_EXERCISE OBJECTIVE:_
Within this material, state how many lines include the string "page". Reply with the number only.

** DATA follows **

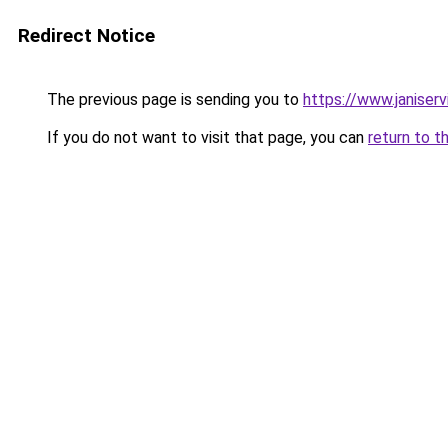
Redirect Notice
The previous page is sending you to
https://www.janiser
If you do not want to visit that page, you can
return to t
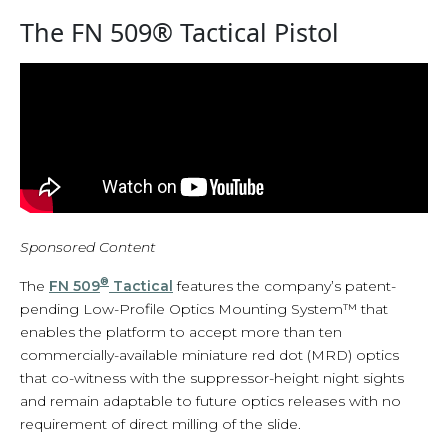
The FN 509® Tactical Pistol
Sponsored Content
®
The
FN 509
Tactical
features the company’s patent-
pending Low-Profile Optics Mounting System™ that
enables the platform to accept more than ten
commercially-available miniature red dot (MRD) optics
that co-witness with the suppressor-height night sights
and remain adaptable to future optics releases with no
requirement of direct milling of the slide.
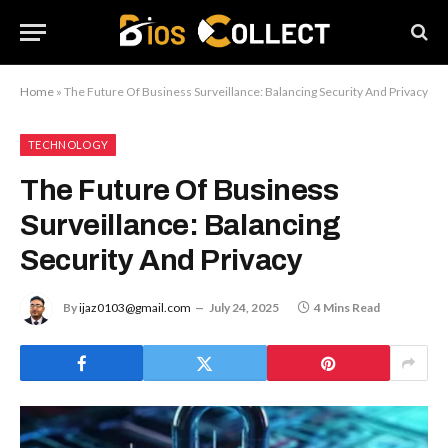
Home
»
The Future Of Business Surveillance: Balancing Security And Privacy
TECHNOLOGY
The Future Of Business
Surveillance: Balancing
Security And Privacy
By
ijaz0103@gmail.com
July 24, 2025
4 Mins Read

** End of DATA **

_ANSWER AREA:_
2